Pour apporter une quelconque aide à une famille, fallait – il un tel renfort de publicité ? En remettant l’argent en « pièces détachées », le pouvoir a agit comme un loup entrant dans une bergerie et dès lors, des événements malheureux se sont succédés.
J’ai failli, à titre personnel m’étrangler en constatant que la parole était donnée au représentant du Ministère de la Communication. Je me suis rappelé  d’un entretien avec Pius avant son départ pour les USA, dans lequel il insistait une fois de plus sur ses déboires avec le Ministère de la Communication au sujet de sa radio bâillonnée depuis des années.
En entendant le Docteur Mbida rabâcher un discours convenu qu’il ne tiendrait pas sur la CRTV et surtout du vivant de Njawé, j’ai pensé à ce matin où il m’avait demandé de le retrouver en urgence au futur siège de cette radio pour déballer avec son enthousiasme contagieux, un matériel dernier cri. L’idée même qu’on puisse lui refuser ce qui était accordé facilement aux autres ne lui traversait pas une seule seconde l’esprit.
C’est un homme meurtri, révolté, presque découragé qui assistera à la mise à sac de son outil de travail au cours d’une opération quasi militaire, orchestrée par le Ministère de la Communication. Il fallait s’appeler Njawe pour rebondir face à tant d’adversité.

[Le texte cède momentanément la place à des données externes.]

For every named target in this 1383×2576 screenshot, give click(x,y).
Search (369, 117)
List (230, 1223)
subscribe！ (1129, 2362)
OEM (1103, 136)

Qu’une tribune soit offerte à ses bourreaux d’hier pour se refaire une virginité me paraît insupportable, comme l’est tout aussi insupportable le sort réservé à Célestin MONGA au nom d’une règle de protocole surannée lors de l’enterrement d’un personnage dont le caractère iconoclaste était connu et répertorié.

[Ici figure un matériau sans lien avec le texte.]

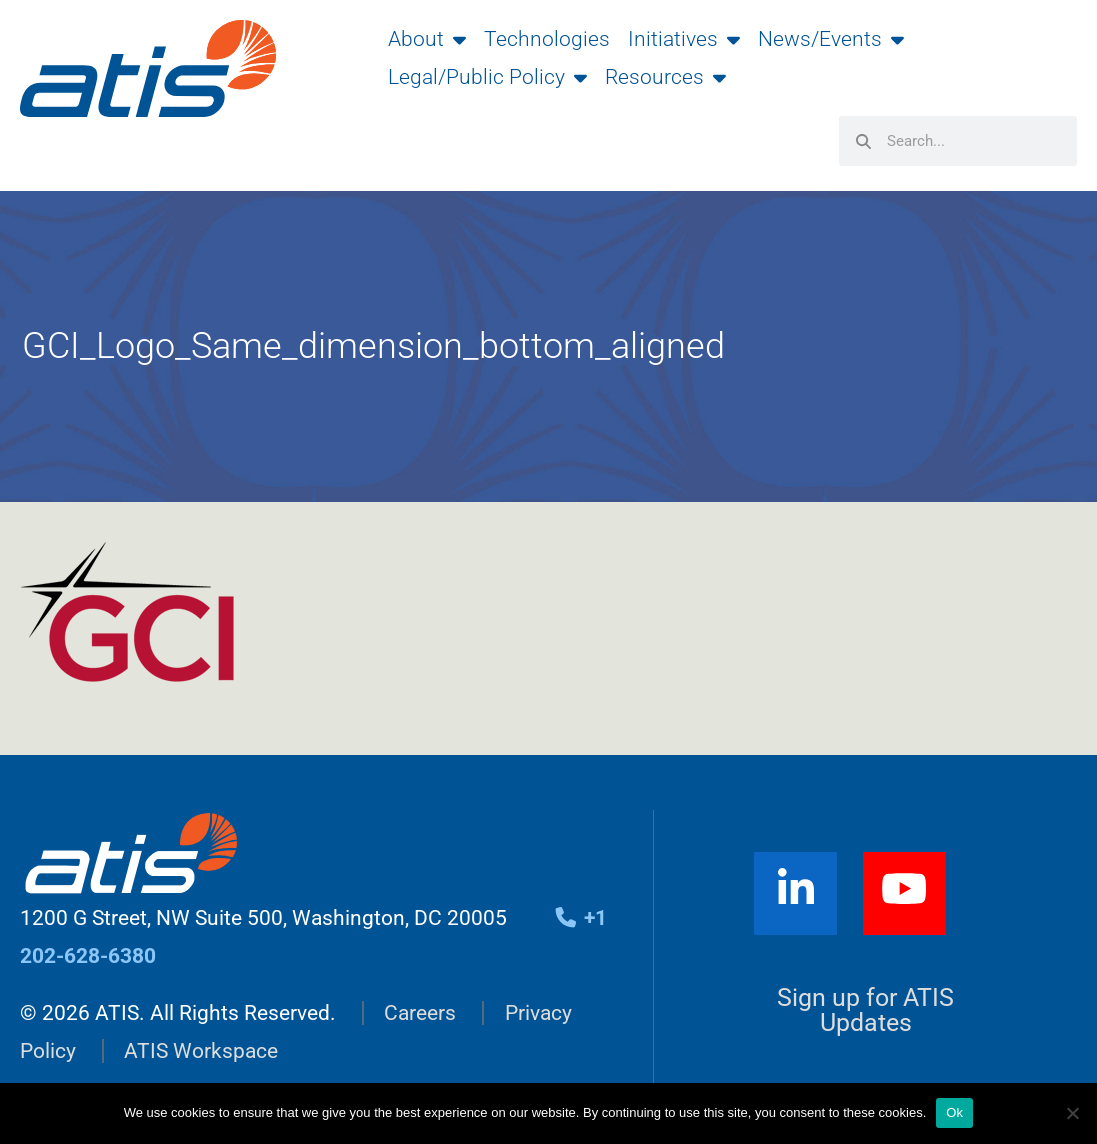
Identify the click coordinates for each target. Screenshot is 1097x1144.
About (427, 39)
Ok (954, 1112)
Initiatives (684, 39)
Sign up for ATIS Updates (865, 1010)
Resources (665, 77)
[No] (1072, 1113)
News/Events (831, 39)
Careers (420, 1013)
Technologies (547, 39)
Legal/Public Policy (487, 77)
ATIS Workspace (201, 1051)
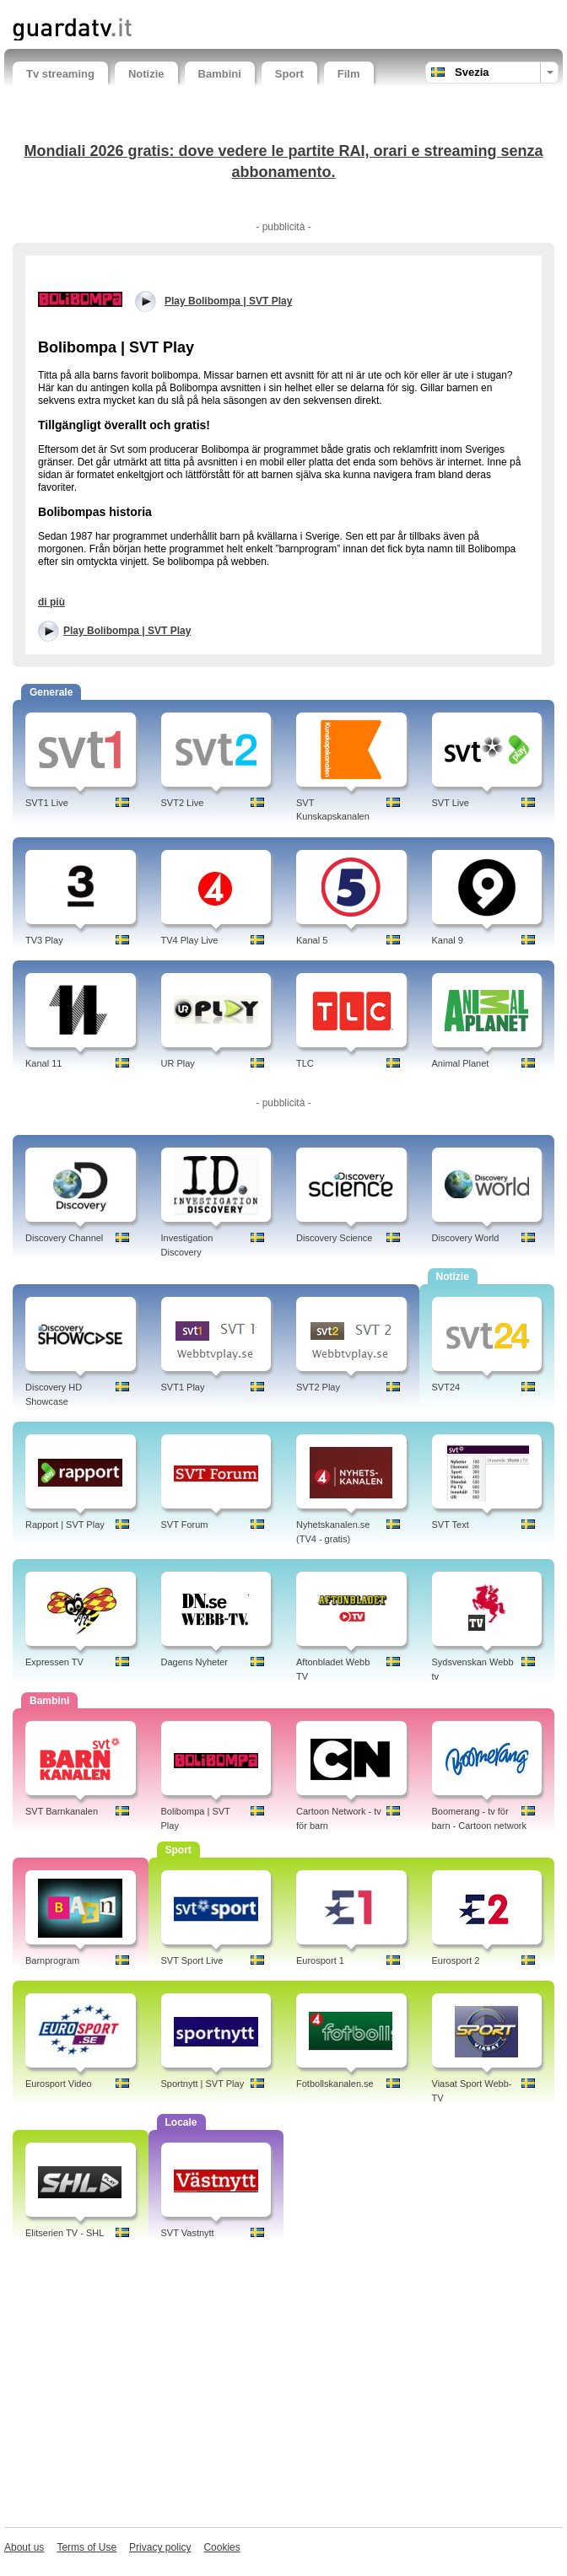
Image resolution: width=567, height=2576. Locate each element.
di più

Le procès des élites de l’Ouest
Il faudra bien que l’on fasse un jour le procès des élites de l’Ouest. L’intervention du Gouverneur montre une fois de plus la passivité de ces élites couchées devant tout pouvoir depuis plus d’un demi siècle ; quand se relèveront-elles ? Il ne s’agit pas de se comporter en vandales, mais de montrer au moins qu’on n’est pas d’accord ne serait-ce que par une présence et une attitude. Seuls les jeunes se sont montrés solidaires de Célestin Monga jusqu’au bout ; on a même vu, comme un symbole, un natif de l’EST Jean François Channon (journaliste au Messager) prêt à tout pour que l’honneur d’un homme soit sauvegardé.
Ce qui s’est passé à Babouantou le week-end dernier ne pourrait se passer nulle part ailleurs au Cameroun. On a vu, comme je le disais plus haut, des préfets retirer leurs chaussures et se mettre à genoux afin de saluer des autorités traditionnelles dans le grand nord.
Il s’agissait quand même de  l’enterrement de MIAFFEU KWENKAM III, l’un des plus emblématiques notables de la région de l’Ouest. Malgré la présence des Chefs traditionnels et des patriarches originaires de la région, un fonctionnaire fraichement sortie de la machine à fabriquer de l’incompétence créée par le Chef de l’Etat s’est levée afin d’interdire toute prise de parole à un des plus illustres enfants de la région sans aucune réaction des élites.
L’image insolite de certains s’enfuyant le plus vite possible du lieu des cérémonies malgré une évidente surcharge pondérale restera certainement dans les mémoires.
Face à une telle faiblesse de son peuple, un personnage célèbre crée par l’écrivain nigérian à succès Chinua ACHEBE répondant au doux nom d’Okonkwo s’était tranquillement rendu derrière sa case pour se pendre avec dignité. C’est vrai qu’en ces temps là, les hommes avaient encore un peu de fierté.